All engineers developing Internet-related technologies will need to ensure that their products do not use default passwords under a new law introduced by the UK government. Why has security lacked in the IoT industry, what does the new law regulate, and what can engineers do to ensure they comply?

Why has security historically been lacking in internet technologies?

Ever since the development of the first computers, there have been bad actors trying to find ways to gain unauthorised access, whether it is to goof around, steal personal information, or for financial gain. Despite continual developments in encryption and other protection mechanisms, hackers eventually find workarounds that either directly attack security systems or find ways to circumnavigate them.
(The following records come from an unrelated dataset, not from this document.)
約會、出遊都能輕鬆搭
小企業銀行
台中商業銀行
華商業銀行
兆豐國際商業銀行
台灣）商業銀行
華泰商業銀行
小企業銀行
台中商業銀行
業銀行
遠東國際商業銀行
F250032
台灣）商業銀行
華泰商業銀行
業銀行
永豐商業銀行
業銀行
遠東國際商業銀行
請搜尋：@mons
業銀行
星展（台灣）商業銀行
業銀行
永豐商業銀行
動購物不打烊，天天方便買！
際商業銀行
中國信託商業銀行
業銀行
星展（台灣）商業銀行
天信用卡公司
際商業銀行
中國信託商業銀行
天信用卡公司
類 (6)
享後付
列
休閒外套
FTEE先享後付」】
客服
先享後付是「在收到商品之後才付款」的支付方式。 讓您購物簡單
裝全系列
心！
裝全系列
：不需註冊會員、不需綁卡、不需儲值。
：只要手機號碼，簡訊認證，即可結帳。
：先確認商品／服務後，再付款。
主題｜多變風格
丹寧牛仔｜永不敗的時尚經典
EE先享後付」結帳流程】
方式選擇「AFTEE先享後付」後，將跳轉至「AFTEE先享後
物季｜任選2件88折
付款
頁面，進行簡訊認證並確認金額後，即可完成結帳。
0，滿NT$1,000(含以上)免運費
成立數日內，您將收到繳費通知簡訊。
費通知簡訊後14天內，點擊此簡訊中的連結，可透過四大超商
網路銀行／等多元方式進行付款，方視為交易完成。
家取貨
And yet, for all of the advances made in computer security, many devices worldwide still lack basic security protection mechanisms. There are many reasons why this is the case, but security ignorance is generally the culprit. Many designers look at their design and rarely think beyond the application that the device will be used in.

For example, an IoT thermometer could be considered benign as all it does is record temperature and then stream the data to some remote server. This will result in a lack of attention over security, and thus the designers may not encrypt passwords on the device. However, the very fact that the device needs to connect to a local network already makes it a potential access point for criminals who could reverse engineer the thermometer, obtain the network credentials, and then access the internal network. This is precisely what happened to one casino with an unprotected IoT aquarium fish tank thermometer that allowed hackers access to internet servers.

Default passwords are another issue for many millions of internet-enabled devices around the world. One typical example includes internet routers that often use default passwords such as “admin” and “password”. As most customers do not change these passwords, hackers can easily drive around neighbourhoods and attempt to connect to such networks.

UK government introduces PSTI bill against default passwords

Recognising the challenges faced with default passwords (as well as other cybersecurity threats), the UK government has recently introduced a new bill that has made the use of default passwords by some internet-enabled devices illegal. Furthermore, the bill also requires that customers are told the minimum time that security updates will be available for their device and provide customers with a public point of contact for reporting flaws and bugs.

To ensure compliance with the new regulations, the UK government is also forming a new regulatory body that will have the power to issue fines for non-compliance. The legislation states that companies can be fined up to £10m or 4% of their global turnover and £20,000 a day for not complying with the new regulations.

However, engineers should also be aware that these rules do not just apply to manufacturers of tech devices; it also applies to importers of tech devices. This means that those who import devices abroad will also have to ensure that those devices comply with the new regulations.

The legislation does not apply to vehicles, smart meters, medical devices, desktop computers, and laptops. This is most likely because these devices are rarely a point of attack for hackers and are highly personal (i.e. IoT devices and routers are far more vulnerable to attack).

What can engineers do to ensure compliance?

This new legislation means that engineers absolutely must incorporate security features into their products, including random passwords for each product produced. Engineers also need to decide how long they will support security updates for their products and appoint either an individual or department to be the public point of contact for reporting bugs and flaws.

Considering the increasing importance of security and privacy, engineers should plan for the future and consider adding far more security measures introduced by law. For example, default passwords are currently the only requirement, but adding on-device encryption of sensitive data and secure boot methods can help future-proof devices.

When governments introduce legislation, it generally holds back innovation while introducing red tape. However, this new law is overwhelmingly positive as it directly addresses the issues faced with insecure internet-enabled devices manufactured in the UK and abroad.